- Records to use
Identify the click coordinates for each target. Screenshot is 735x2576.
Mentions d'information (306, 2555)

* * *

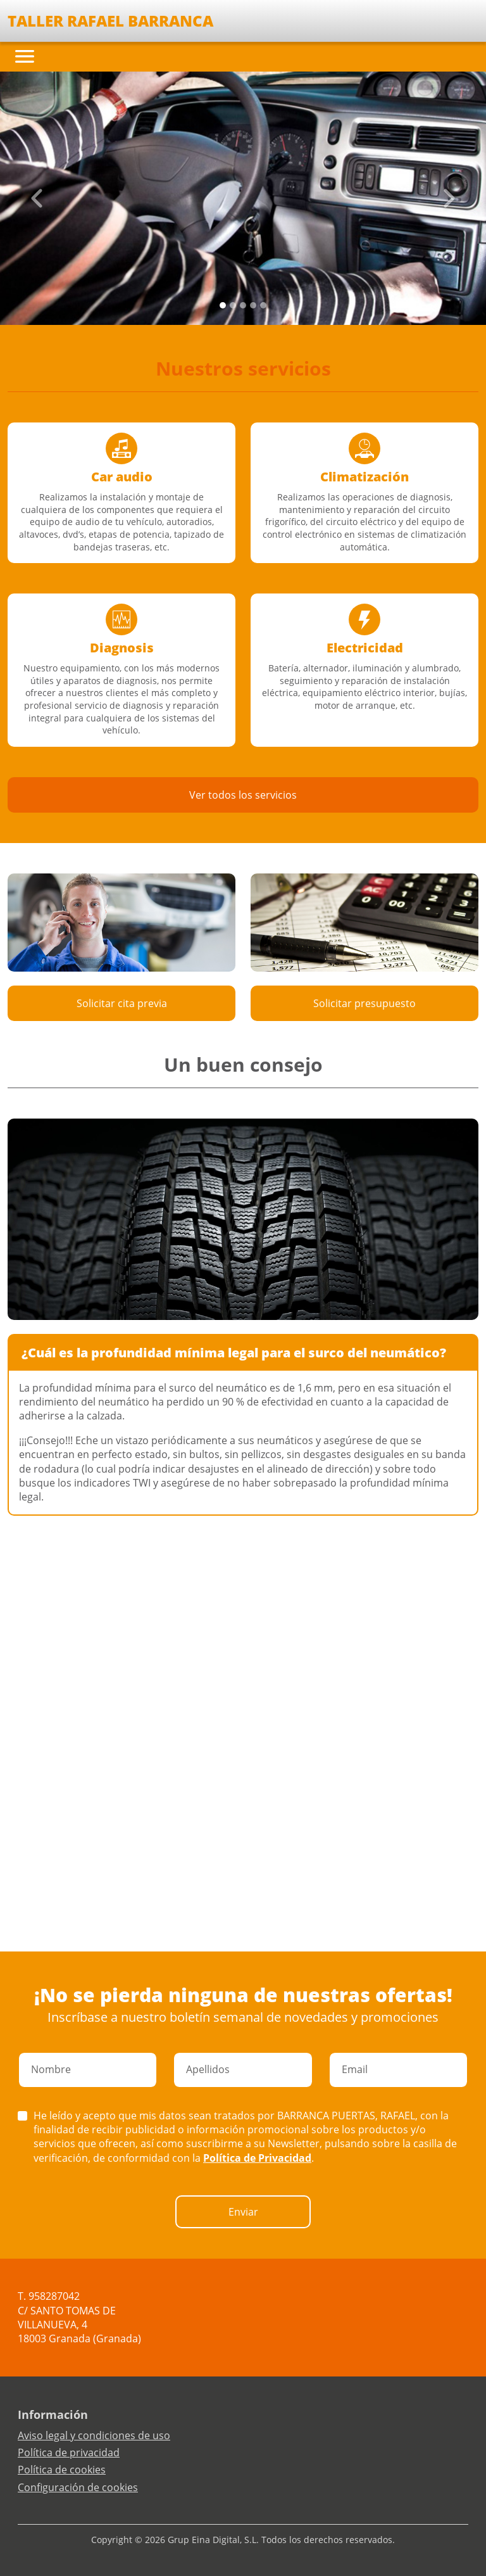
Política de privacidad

---

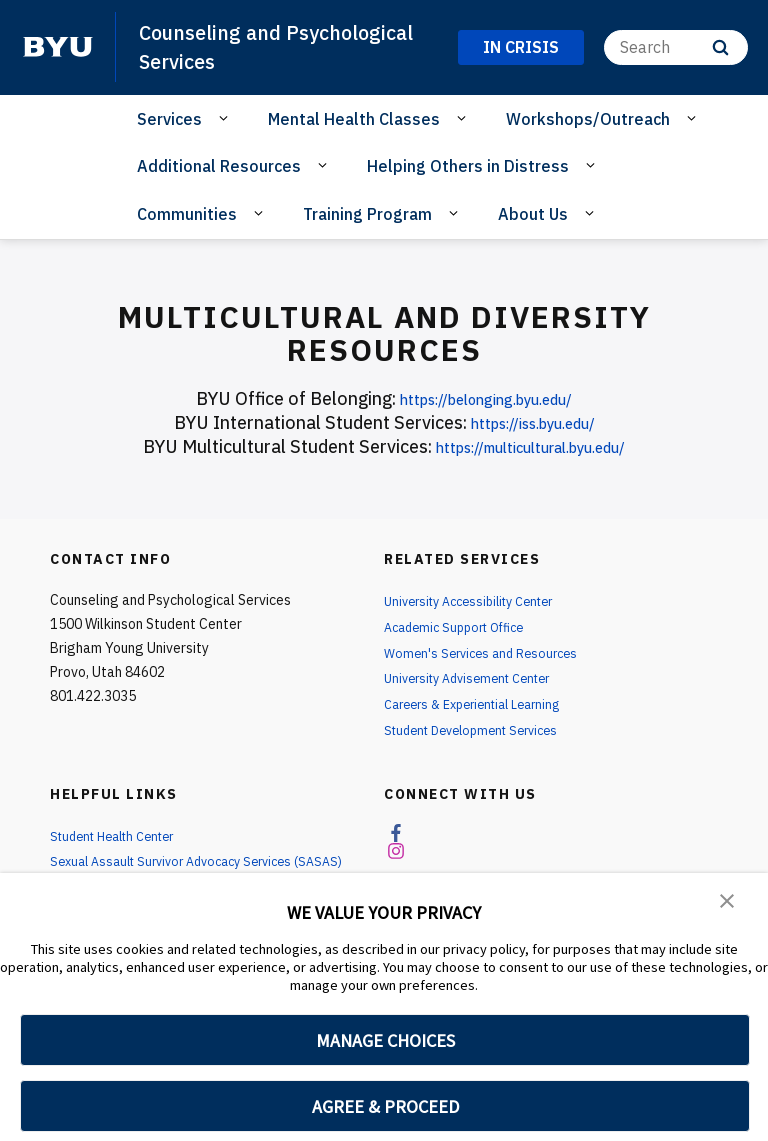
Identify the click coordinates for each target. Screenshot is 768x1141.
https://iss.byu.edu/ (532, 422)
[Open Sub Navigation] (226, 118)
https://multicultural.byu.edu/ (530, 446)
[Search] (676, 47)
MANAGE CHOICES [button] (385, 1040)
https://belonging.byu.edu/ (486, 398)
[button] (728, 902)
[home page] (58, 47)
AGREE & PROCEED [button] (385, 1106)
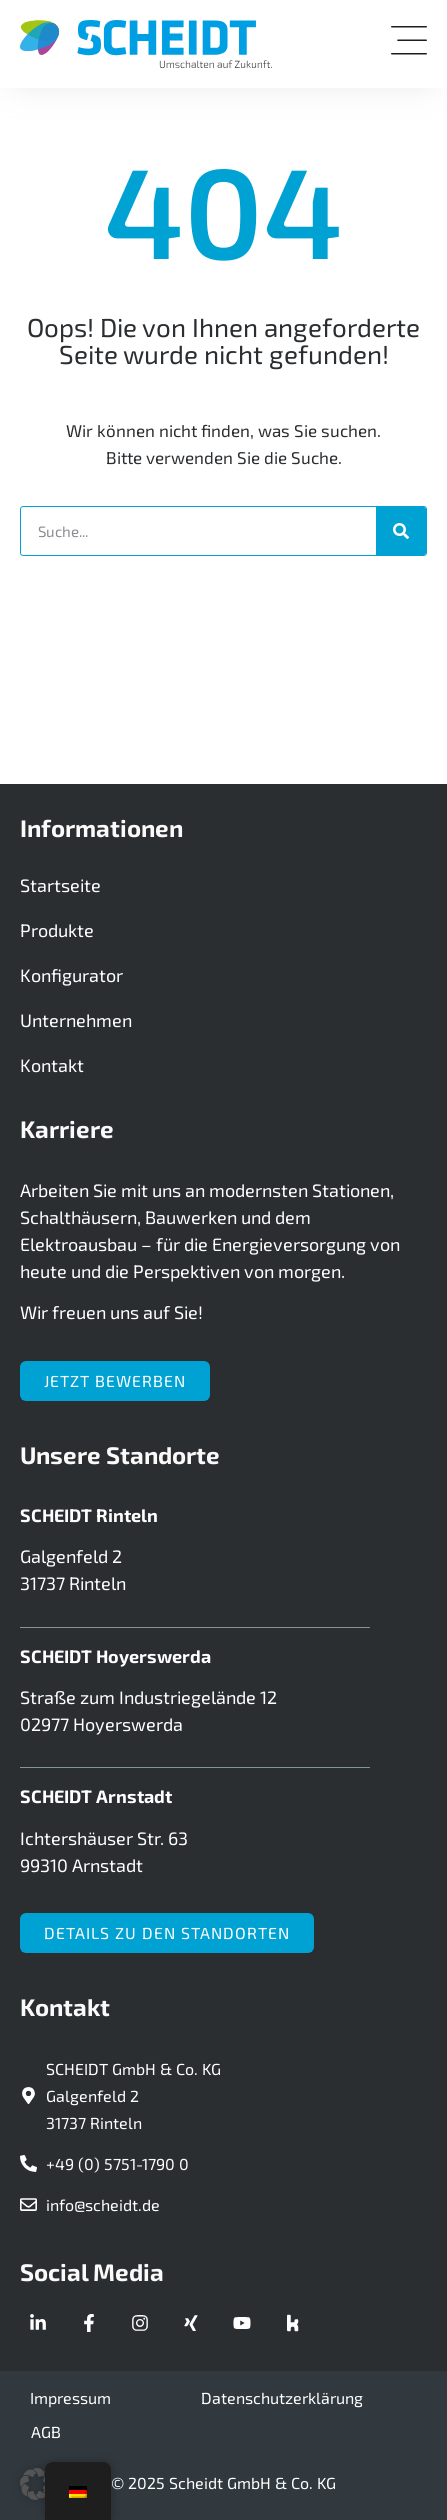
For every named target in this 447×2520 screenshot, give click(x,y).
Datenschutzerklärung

- What you need to do
Each line in the material above that mentions the word "target" must be copied.

- Result of this exercise
Identify the click coordinates for each target. Screenshot is 735x2576.
Identify the click coordinates for each target. Screenshot is 768x1141.
For every named target in this 447×2520 screenshot, give click(x,y).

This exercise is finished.